Frankly, getting this many groups and individuals on the same page on this many weighty issues is never easy regardless of the industry in question.  All have strong opinions, diverse points of view and each one really wants to make a positive contribution to the process.  It is also true that the OLG has gone through a protracted leadership change in the midst of its wide-ranging modernization initiative.

Now, under the leadership of new OLG CEO, Stephen Rigby, this industry restructuring committee is moving rapidly toward answers to all of the above challenges.  In fact, hands on task forces have been working, in some cases for many months, on each topic.  The good news is that meaningful executive meetings are now occurring with regularity and solid progress is being made.
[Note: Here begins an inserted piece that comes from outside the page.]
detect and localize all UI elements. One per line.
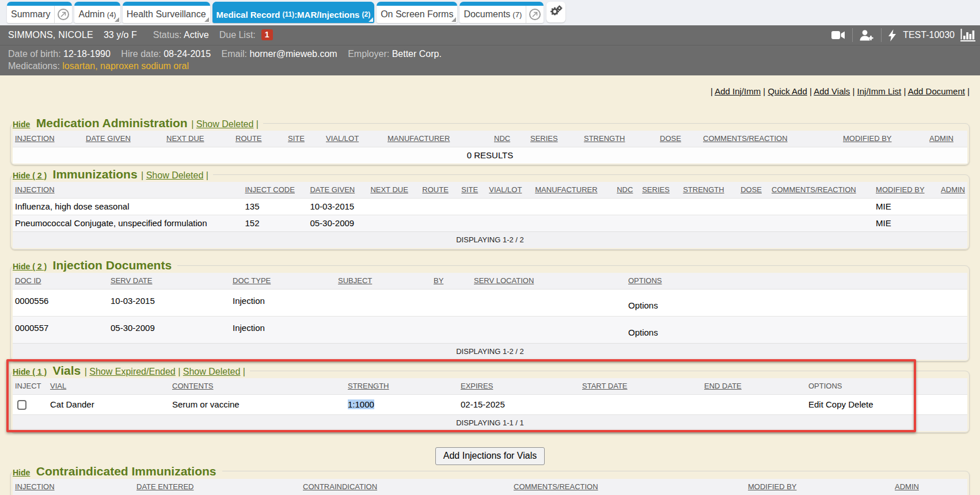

All parties are aware of the uncertainty and anxiety being suffered every passing day by industry participants at all levels.  Please be assured that the people and organizations responsible for the racing industry renewal are moving forward. We are taking the time, as precious as it is, to get it right for a strong, vibrant racing industry both in the near future and for future generations.

Update On Integration With OLG

Sue Leslie, President of the Ontario Horse Racing Industry Association, recently spoke on the process of integrating horse racing with the province’s gaming arm — the Ontario Lottery and Gaming Corp.

The update was part of an audio interview posted on the OHRIA website.

“Well,” Leslie said with a sigh to interviewer Norm Borg, “integration continues to be a very slow process, unfortunately. I do believe that the people involved at OLG and the province are sincerely working with us and trying to move integration along.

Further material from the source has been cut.